It’s quiet. For a change, the bed is made, the bathroom remarkably clean, the refrigerator well stocked; crackers, chips and nuts are available in abundance, despite fewer trips to the grocery store. Our car is full of gas most of the time and we can now locate where it is parked without hunting around the streets of our neighborhood, repeatedly pressing the key fob for that elusive chirp. Weekend plans can be made without synching schedules.
Does all this bring my wife and I abundant joy?
Not necessarily; it’s a decidedly mixed bag. It was seemingly only just a few years ago that he was a little tyke holding hands with his mother while heading to his first day of pre-kindergarten. Now our son has flown the coop and is off to college, leaving us a house even more empty than we had imagined. Over the years we were told by other parents to enjoy the time together while you can, because time flies when you’re raising a kid. That was great advice and now something we’ve experienced first-hand.

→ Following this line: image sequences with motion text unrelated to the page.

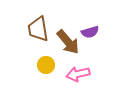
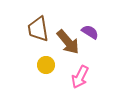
purple semicircle: rotated 132 degrees counterclockwise
pink arrow: moved 2 px right, 3 px down; rotated 50 degrees counterclockwise
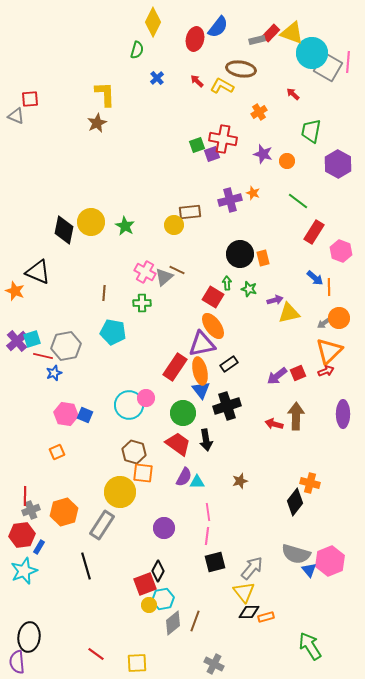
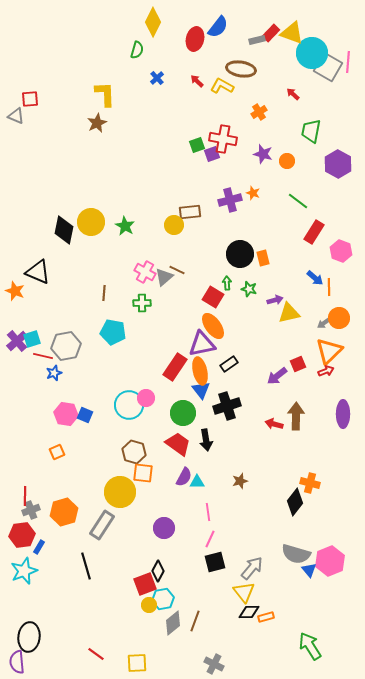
red square at (298, 373): moved 9 px up
pink line at (207, 536): moved 3 px right, 3 px down; rotated 18 degrees clockwise
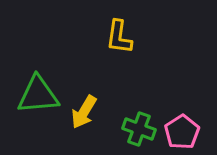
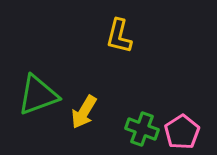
yellow L-shape: moved 1 px up; rotated 6 degrees clockwise
green triangle: rotated 15 degrees counterclockwise
green cross: moved 3 px right
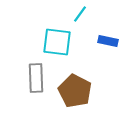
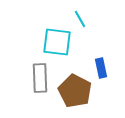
cyan line: moved 5 px down; rotated 66 degrees counterclockwise
blue rectangle: moved 7 px left, 27 px down; rotated 66 degrees clockwise
gray rectangle: moved 4 px right
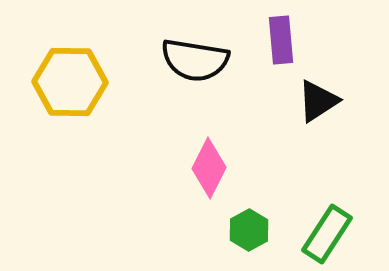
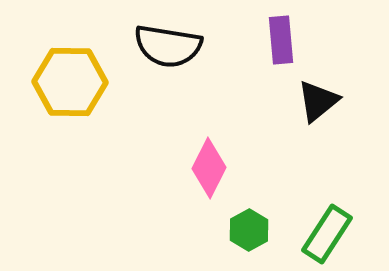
black semicircle: moved 27 px left, 14 px up
black triangle: rotated 6 degrees counterclockwise
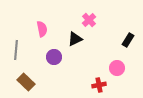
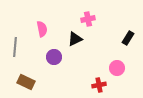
pink cross: moved 1 px left, 1 px up; rotated 32 degrees clockwise
black rectangle: moved 2 px up
gray line: moved 1 px left, 3 px up
brown rectangle: rotated 18 degrees counterclockwise
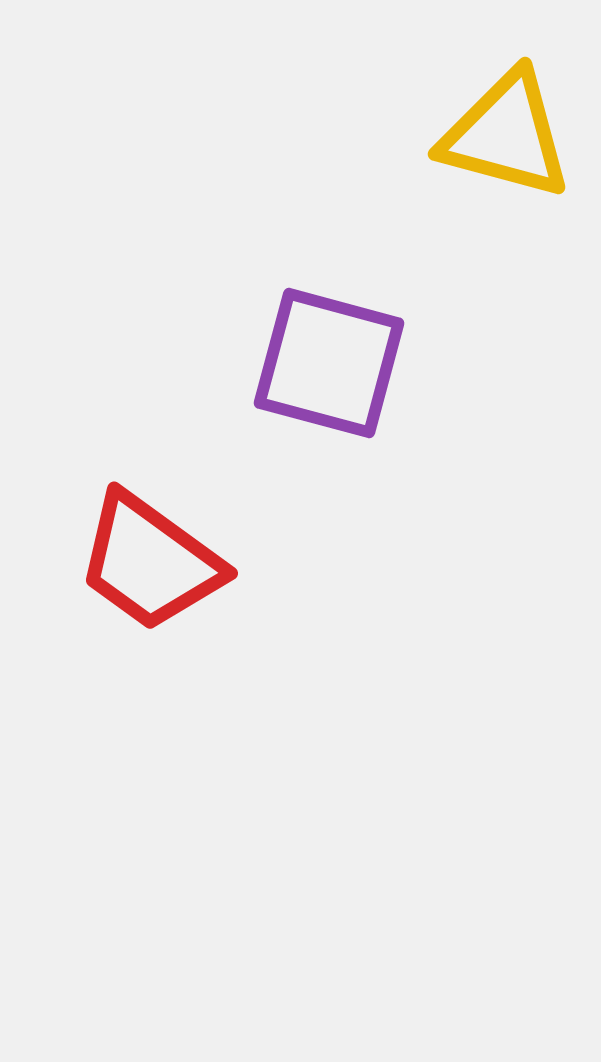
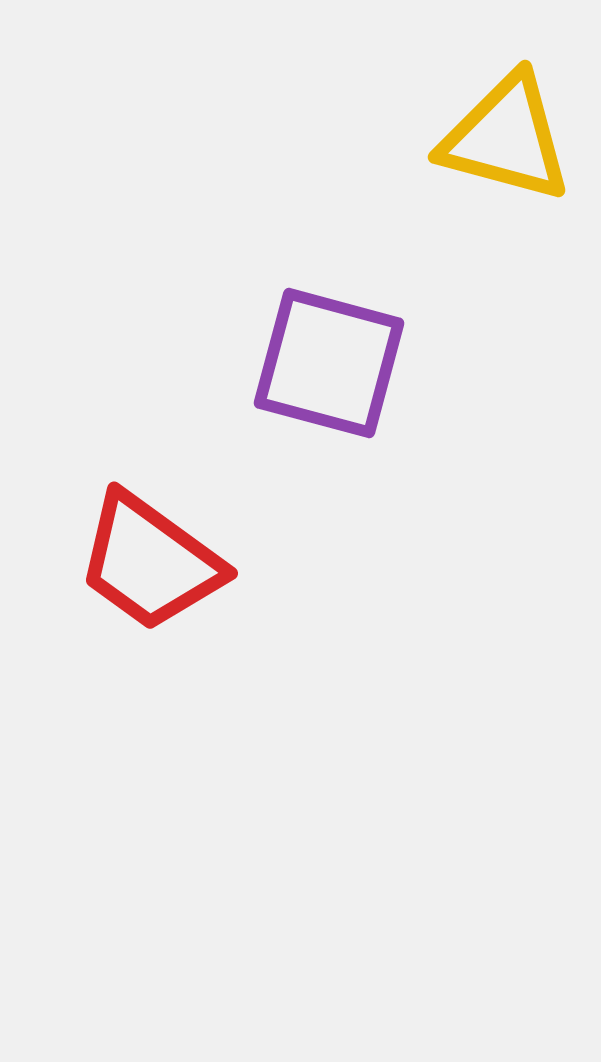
yellow triangle: moved 3 px down
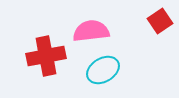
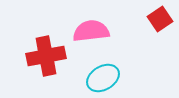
red square: moved 2 px up
cyan ellipse: moved 8 px down
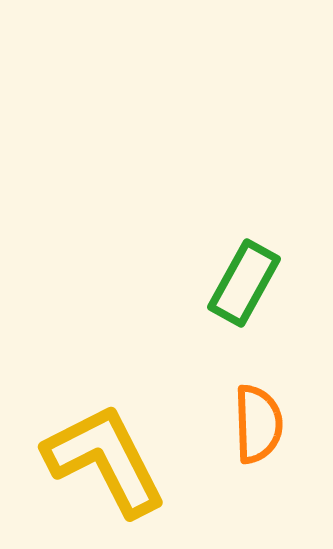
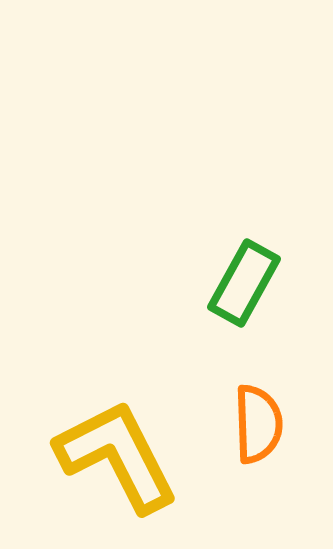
yellow L-shape: moved 12 px right, 4 px up
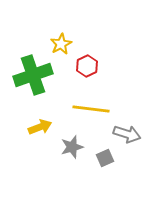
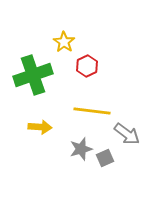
yellow star: moved 3 px right, 2 px up; rotated 10 degrees counterclockwise
yellow line: moved 1 px right, 2 px down
yellow arrow: rotated 25 degrees clockwise
gray arrow: rotated 20 degrees clockwise
gray star: moved 9 px right, 2 px down
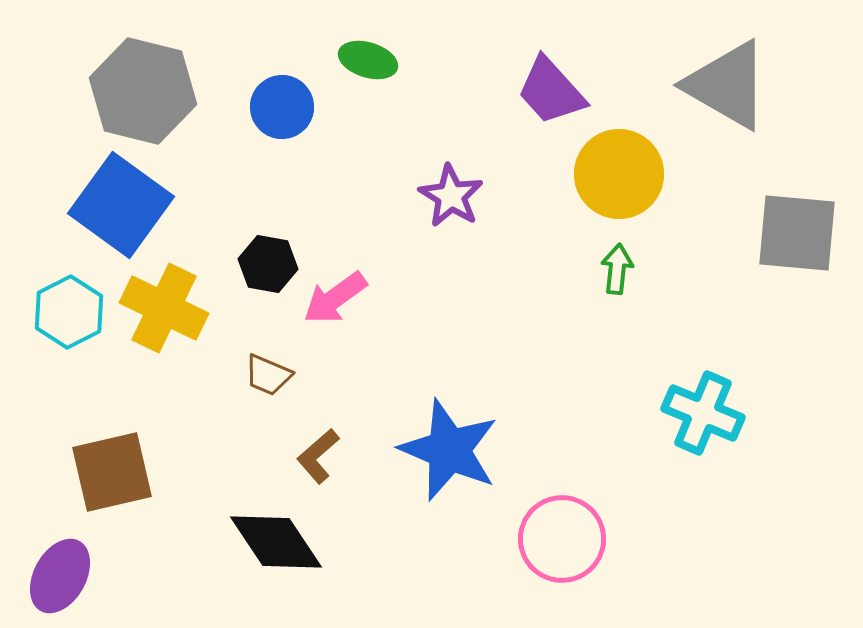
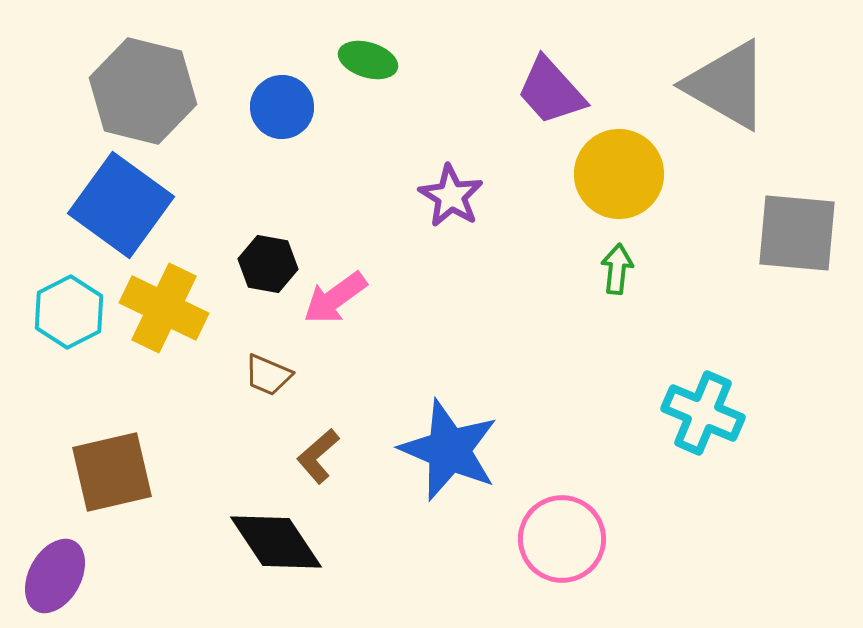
purple ellipse: moved 5 px left
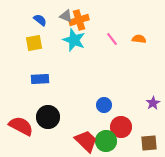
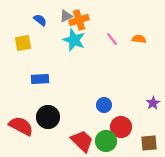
gray triangle: rotated 48 degrees counterclockwise
yellow square: moved 11 px left
red trapezoid: moved 4 px left
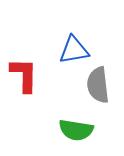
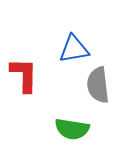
blue triangle: moved 1 px up
green semicircle: moved 4 px left, 1 px up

A couple of weeks ago we loaded a substantial amount of paraphernalia into our Toyota Highlander and drove our son out to Worcester, MA (local pronunciation Woostahh) to attend Worcester Polytechnic Institute, where he’s aiming to get a degree in aeronautical engineering. Maybe it was all the exercise required to hoof all the stuff up the stairs to his dorm room or the buildup for the big day, but once we got him settled in his room and met his roommate, we had a pretty civilized and surprisingly unemotional goodbye (though the car ride home was a little quiet). I’m sure like many empty nesters, now we wait and hope for more news as to how college is going, and in the meantime try to adjust to our emptier home.